Engulfs and forces a single qualitative judgment of each mark as it is made. The assessment of a mark’s position in relation to the redemptive end ONLY. This perpetuates a popular lie that paintings are a single image, representing an instant, a snapshot. In this to trust the glorious end mean that marks serve the purpose of this lie, they flatten and defer to a future event in which their relationship to every other mark made in the name of redemption will be sanctified. All other marks will have, by the nature of glorious redemption, been eradicated. To paint this way takes advantage of the viewer by playing all games toward a lie.

The redemptive end is not phenomenal or glorious because it was never in doubt, a paintings end, its redemption is secured by its beginning. There are marks made in between which seek the redemptive end, there are extraneous marks whose position in relation to this end are unclear, and all are at once irrelevant, and the marks without which there would be no painting.

Wednesday, September 20, 2006

Thanks to Flannery O'Connor: A Redemption Song

In the narrative of creation the painter lives with each painting multiple lives of varying lengths. Each painting, with its life lived has a narrative of creation whose length is determined by the time it takes to find redemption. Or the end is following a completely separate track, redemption is decided upon the end.

The relief of the end of the painting is the bliss of redemption. No longer suffering the delights and terrors of unsustainable marks and impermanent compositions, constant promise and threat of irrelevancy of a very real and well-documented present. Pathologize the marks you mythologized yesterday. Happy and silent, ignore the triumphant false end of yesterday.

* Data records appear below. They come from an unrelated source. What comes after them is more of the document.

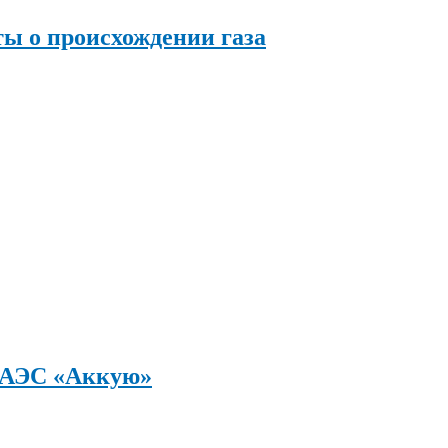
ы о происхождении газа
а АЭС «Аккую»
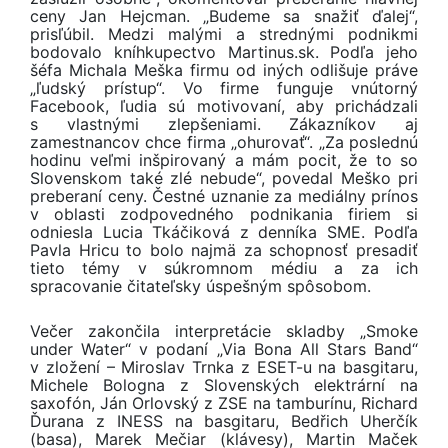
ceny Jan Hejcman. „Budeme sa snažiť ďalej“,
prisľúbil. Medzi malými a strednými podnikmi
bodovalo kníhkupectvo Martinus.sk. Podľa jeho
šéfa Michala Meška firmu od iných odlišuje práve
„ľudský prístup“. Vo firme funguje vnútorný
Facebook, ľudia sú motivovaní, aby prichádzali
s vlastnými zlepšeniami. Zákazníkov aj
zamestnancov chce firma „ohurovať“. „Za poslednú
hodinu veľmi inšpirovaný a mám pocit, že to so
Slovenskom také zlé nebude“, povedal Meško pri
preberaní ceny. Čestné uznanie za mediálny prínos
v oblasti zodpovedného podnikania firiem si
odniesla Lucia Tkáčiková z denníka SME. Podľa
Pavla Hricu to bolo najmä za schopnosť presadiť
tieto témy v súkromnom médiu a za ich
spracovanie čitateľsky úspešným spôsobom.
Večer zakončila interpretácie skladby „Smoke
under Water“ v podaní „Via Bona All Stars Band“
v zložení – Miroslav Trnka z ESET-u na basgitaru,
Michele Bologna z Slovenských elektrární na
saxofón, Ján Orlovský z ZSE na tamburínu, Richard
Ďurana z INESS na basgitaru, Bedřich Uherčík
(basa), Marek Mečiar (klávesy), Martin Maček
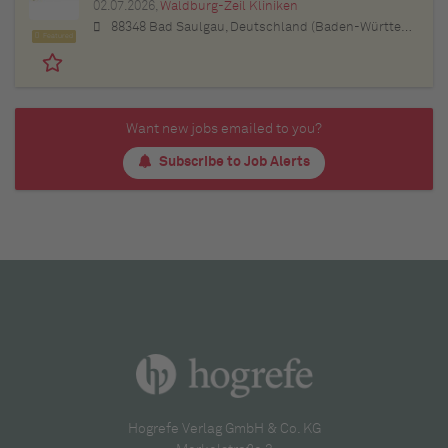
02.07.2026,
Waldburg-Zeil Kliniken
88348 Bad Saulgau, Deutschland (Baden-Württemberg)
Featured
Want new jobs emailed to you?
Subscribe to Job Alerts
Hogrefe Verlag GmbH & Co. KG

But was I relieved every time? Was I redeemed? Shit, I can’t remember. Do it again. Maybe the next painting will simply never end.

The end, the redemption leaves me two questions:

1. Does the redemptive end of the painting result from every mark made, the complete creation narrative of the painting?

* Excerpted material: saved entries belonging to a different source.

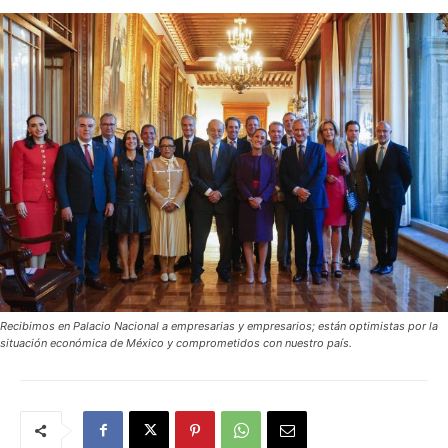
Recibimos en Palacio Nacional a empresarias y empresarios; están optimistas por la
situación económica de México y comprometidos con nuestro país.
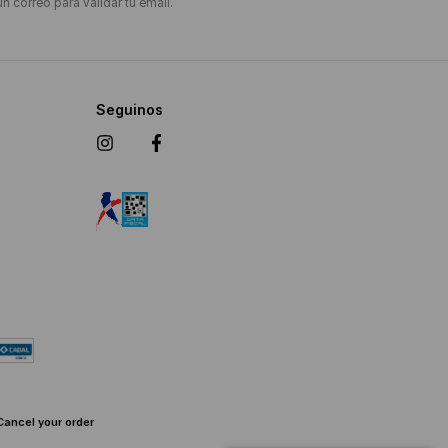
un correo para validar tu email.
Seguinos
Cancel your order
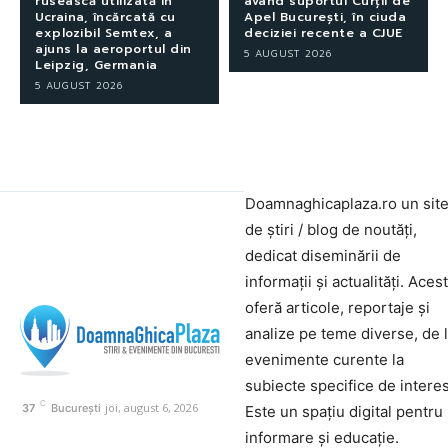
rusească utilizată în
având suportul Curții de
Ucraina, încărcată cu
Apel București, în ciuda
explozibil Semtex, a
deciziei recente a CJUE
ajuns la aeroportul din
5 AUGUST 2026
Leipzig, Germania
5 AUGUST 2026
Doamnaghicaplaza.ro un sit
de știri / blog de noutăți,
dedicat diseminării de
informații și actualități. Aces
oferă articole, reportaje și
analize pe teme diverse, de 
evenimente curente la
subiecte specifice de interes
C
joi, august 6, 2026
37
București
Este un spațiu digital pentru
informare și educație.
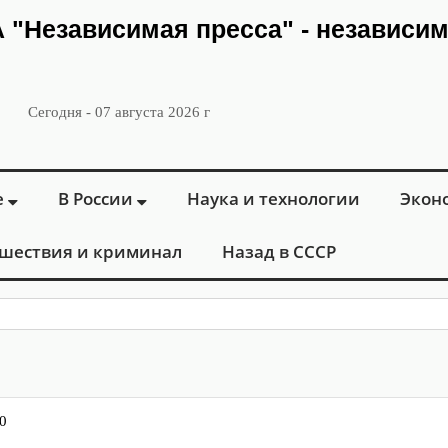
ИА "Независимая пресса" - независи
Сегодня - 07 августа 2026 г
е
В России
Наука и технологии
Экон
шествия и криминал
Назад в СССР
: в М
0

2. Does the redemptive end of the painting result only from those marks intended to procure redemption upon the end?

Tuesday, September 19, 2006

Barnes Mann and Hawkes

Most of my thoughts, written down in gaps between customers on dozens of small notebook pages at the Laundromat, are occupied with two subjects: narrative and redemption, and how each relates to the other and to painting. This will be most of the content of this blog. The small pieces that are by-product of this thinking.



These thoughts are infected with the writing of three authors: Djuna Barnes, Thomas Mann, and John Hawkes.

Mark-Making and Prayer

In love, I speak many words as small prayers. They describe in their distance from the romantic weather that soaks and dries us both, all the unspeakable things I wish love could be.
In painting there are marks that serve a similar purpose. Describing in their distance from the guileless marks made before them the type of mark I would make in this spot if I were going to make a mark on the painting I have been imagining.
Sometimes prayer is foisted on a mark. By changing the marks around it, it is hollowed of any original value and made to serve as prayer. This is an impressively violent way of making marks. If thorough, it makes subsequent marks appear to have been prayed for. When the violence is through, I am relieved to find I am someone for whom prayers are answered.

There are also sentimental marks, they comfort me by recalling past marks on paintings whose redemption is already secured.